Bruised and bloodied from her frantic clawing, I stared at her limp body, afraid to breath lest I wake the sleeping beast.

Monday, March 11, 2013


I normally devote this blog to talking about writing - my journey toward publication and the lessons I've learned along the way. But the funny thing about writing is that it spills over into every aspect of my life. It's something I never fully turn off or put down. I once heard the life of a writer described as having homework every night for the rest of your life and that's true, at least for me. So when something major happens in my real life, it affects my writing life because they really are one in the same.

Tilt! Flat spot. Carseat head-righting contraption. 30lbs of rice.

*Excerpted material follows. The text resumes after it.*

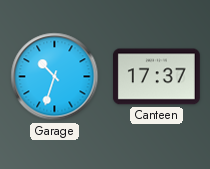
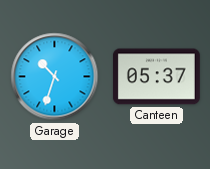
Canteen: 17:37 -> 05:37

On Friday I took my baby girl in for a physical therapy evaluation for something called torticollis. I don't like to call it a condition because that sounds far more catastrophic than it is. Basically, the muscles on the right side of her neck are tight, which causes her head slump forward and tilt toward her right shoulder. Her case is somewhat unique because it's been present from birth and she has no risk factors. First borns, multiples, babies who have long or difficult deliveries and the use of forcepts are all known risk factors. Heavy use of car seats, swings and bouncers can cause torticollis when babies spend too much time in them. Torticollis can cause flat spots because tort babies favor one side while sleeping, most often on the back of the head. If it gets bad enough, a helmet can be required to allow the flat spots to round out. Most tort babies resist spending time on their bellies, making their condition worse.

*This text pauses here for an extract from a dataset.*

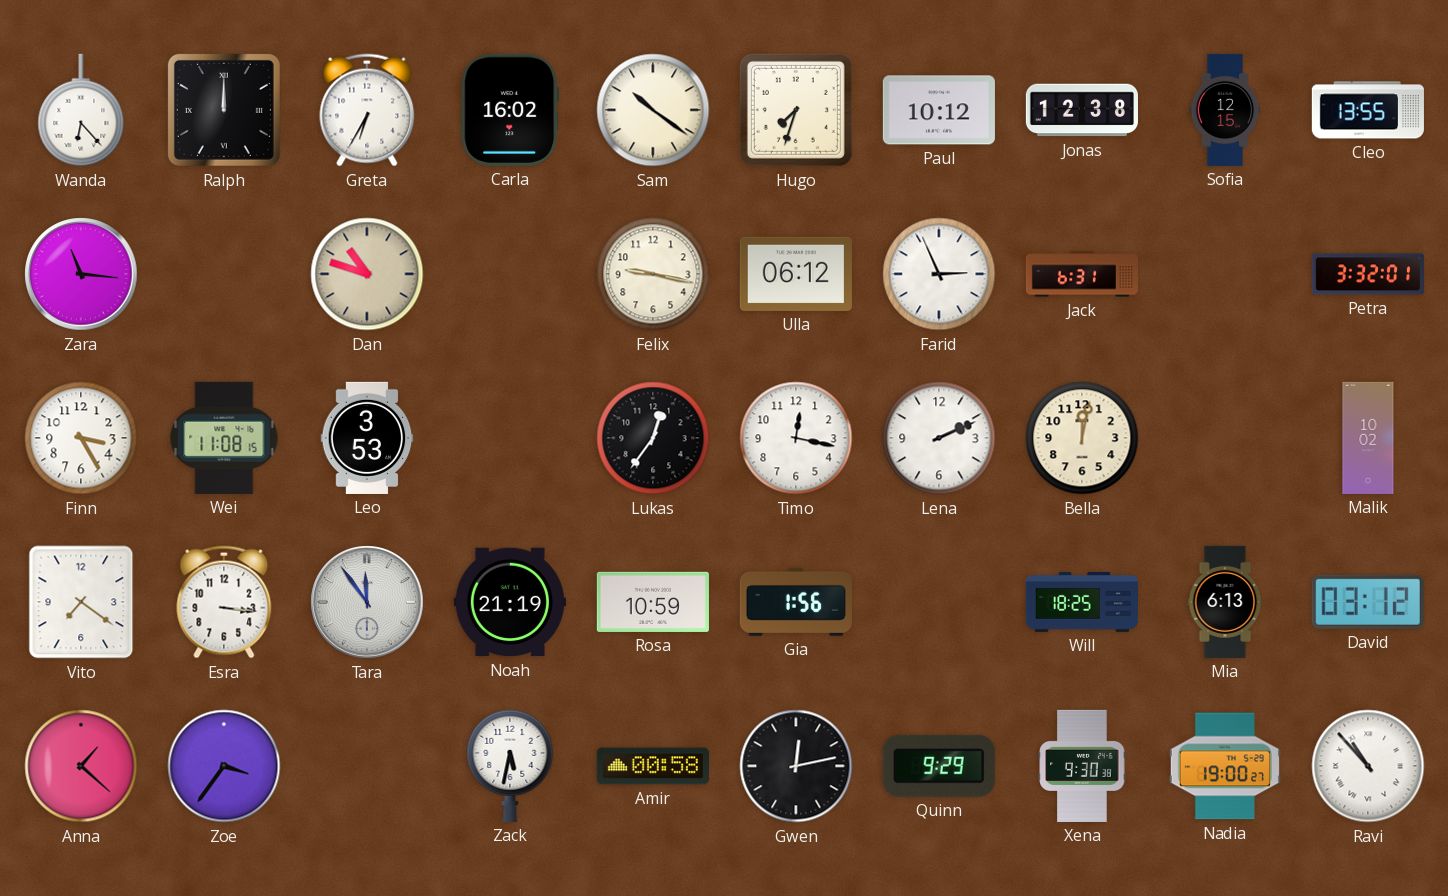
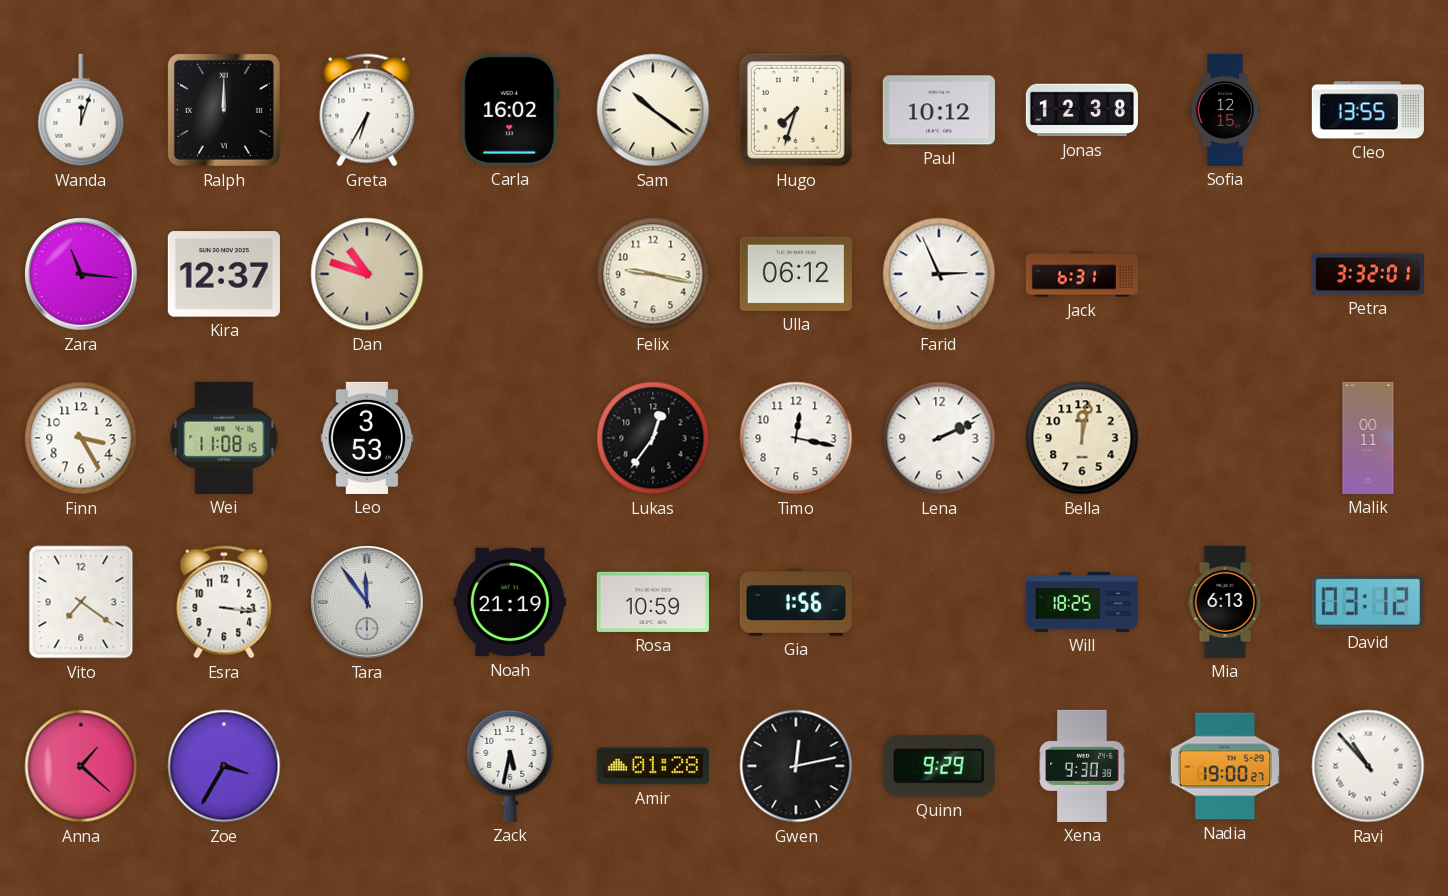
Wanda: 6:23 -> 12:03
Kira: none -> 12:37
Malik: 10:02 -> 00:11
Zoe: 3:36 -> 3:35
Amir: 00:58 -> 01:28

But my baby girl hasn't been typical a day in her life.  She is my second, a single birth and I had a ridiculously short labor and delivery with no complications. She hates the carseat and only recently learned to tolerate the swing and bouncer for short times. And finally, she loves being on her belly. She'd never be on her back if she could help it. So when we got the initial paperwork from our pediatrician, I thought we were doing great and might be able to skip physical therapy.

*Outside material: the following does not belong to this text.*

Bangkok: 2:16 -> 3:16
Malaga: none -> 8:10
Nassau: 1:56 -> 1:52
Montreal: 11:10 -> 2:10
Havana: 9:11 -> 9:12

Unfortunately, her love of tummy time has actually made her condition worse. She has flatish spots on the back of the right side if her head and another on the front of the left side, most likely from how she was positioned in the womb. The best way to fix this is to have her sleep on the back of her head. We've waited four and a half months for her to start rolling onto her belly so we can let her sleep like that, only to be told she has to sleep in her back even longer. 

No parent ever wants to hear their child is less than perfect. Torticollis is a minor thing, especially in her case, and usually resolves by the time a child is walking. Compared to what many parents face, it's nothing. But for us, it's the end of intuitive parenting. We have to think about how she sleeps, how she plays, how she's positioned at every moment. There are at home exercises and physical therapy twice a week starting tomorrow. I bought 30lbs of rice and spent last night sewing bags to hold her in place while sleeping. It's not a big deal, but it is life-changing. 

So while I will still be writing my usual attempts at inspiring creativity, I'll probably have some posts about her progress because it makes me feel better to talk about it, to lay my thoughts out in an orderly fashion. Perhaps someone else will find inspiration in this part of my journey too. After all, isn't that why we tell stories? So we feel less alone?